When it comes to our marriages we have to resolve conflict. When God calls out to Adam He is looking to resolve conflict. When Jesus enters into human history he is resolving conflict and in our marriages we can’t take 2 weeks off, month off, we can’t pull out the silent treatment, we can’t move to different sides of the house. We have to learn to resolve conflict and experience peace in our home.

Proverbs says it like this, “Better is a dish of vegetables where love is than a fattened ox served with hatred.” When our children hear our conflict they don’t know what to do with it. I can tell you if we want to wreck our kids emotionally then remove all peace. Let them see us conflict, let them hear our tones, call names, slam doors, in some cases see physical abuse, and never let them see it resolved so that they just grow up in a house of tension. I have worked with 20 year olds for the last 15 years and it doesn’t matter if they went to a great school, if they had sex before marriage, drank alcohol, their group of friends, type of music they listened to…what mattered was the type of relationship their parents had with one another.

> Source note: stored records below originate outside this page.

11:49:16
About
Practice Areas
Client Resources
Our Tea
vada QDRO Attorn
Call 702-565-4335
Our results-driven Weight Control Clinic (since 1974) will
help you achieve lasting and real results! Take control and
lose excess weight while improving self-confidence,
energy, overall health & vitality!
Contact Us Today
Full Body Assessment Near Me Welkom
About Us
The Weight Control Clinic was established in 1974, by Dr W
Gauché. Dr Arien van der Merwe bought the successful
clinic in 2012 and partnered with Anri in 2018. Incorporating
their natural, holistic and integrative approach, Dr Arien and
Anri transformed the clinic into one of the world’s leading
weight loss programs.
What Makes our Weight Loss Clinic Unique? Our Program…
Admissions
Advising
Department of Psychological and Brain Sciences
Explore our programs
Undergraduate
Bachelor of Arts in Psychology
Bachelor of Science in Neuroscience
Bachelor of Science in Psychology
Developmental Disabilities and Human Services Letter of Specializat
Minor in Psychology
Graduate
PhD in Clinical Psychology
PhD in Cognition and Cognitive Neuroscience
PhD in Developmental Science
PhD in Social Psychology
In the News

What mattered was the peace they experienced in the home and if we resolve to resolve we can experience a peaceful home.

Scripture teaches us our peace comes through the blood that was shed at the cross and it is a peace that is described in Genesis 2 before this cosmic conflict. It is what Israel refers to as Shalom. Israel used this word to explain how the world should be when the messiah will come and restore creation to what it was intended to be. It is at the cross that our conflict is resolved. It is what allows us to have healthy conflict. It isn’t overlooked, it isn’t ignored, but the holy offense in Genesis 3 is resolved at the cross and all of us who place our faith in Jesus’ work on the cross are in a right relationship, which is healthy and loving and it is what enables us to have healthy and loving relationships with one another.

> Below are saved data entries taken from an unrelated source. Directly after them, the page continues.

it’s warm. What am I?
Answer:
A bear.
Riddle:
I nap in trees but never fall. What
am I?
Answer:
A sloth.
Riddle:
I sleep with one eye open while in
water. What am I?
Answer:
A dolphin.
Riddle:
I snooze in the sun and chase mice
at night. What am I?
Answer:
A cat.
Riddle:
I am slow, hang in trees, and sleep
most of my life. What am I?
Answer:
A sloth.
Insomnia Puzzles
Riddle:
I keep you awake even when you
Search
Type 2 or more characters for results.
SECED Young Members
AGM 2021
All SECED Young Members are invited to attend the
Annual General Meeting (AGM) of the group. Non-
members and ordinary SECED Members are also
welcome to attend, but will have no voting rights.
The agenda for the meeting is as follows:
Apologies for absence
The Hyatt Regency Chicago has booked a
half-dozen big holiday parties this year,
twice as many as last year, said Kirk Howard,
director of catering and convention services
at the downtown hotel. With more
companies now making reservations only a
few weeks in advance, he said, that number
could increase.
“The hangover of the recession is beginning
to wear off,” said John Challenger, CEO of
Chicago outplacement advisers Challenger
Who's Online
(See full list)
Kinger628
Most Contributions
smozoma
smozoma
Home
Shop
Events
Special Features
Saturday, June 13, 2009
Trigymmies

We may not be able to resolve it in the moment, but we are committed to processing, praying, and coming back to resolve the conflict.

Look Inward: We apologize in the midst of conflict. Scripture teaches us that he who humbles himself will be exalted. The fool sees sin and mocks it but the righteous look within for their own transgression. When we have conflict in our marriage we are so quick to blame and point the finger, but in any relationship it takes two people to have conflict so before we point the finger we need to look within. How did I create confusion? How did bring disappointment? Husbands need to set the pace in this area and humble ourselves to our wives and take the responsibility. Notice when God enters into the cool of the garden He calls out to Adam. Husbands need to take responsibility and lead in this area. Just as Christ humbled Himself and took the responsibility for our sin, not His but ours, Scripture calls us to love our wives as Christ loved the church and it means we don’t talk our way out of conflict.

Sometimes in our marriage I will miss this and Holly will come to me and tell me that I hurt her feelings and instead of listening, instead of accepting responsibility, I talk my way out of it. I find myself saying things like, “Oh you just heard it wrong, you are probably just tired and more sensitive than usual, you are reading into things, and I am just responding to what you said.” In my worse moments by the end of the conversation I will turn it around so that she feels like it was her fault and she is apologizing to me. That’s wrong. When we do that to our wives they don’t understand and it will create a wedge in our marriages and they will start to pull away. We need to look inward, apologize, and seek repentance. Repentance is really the key to all of conflict.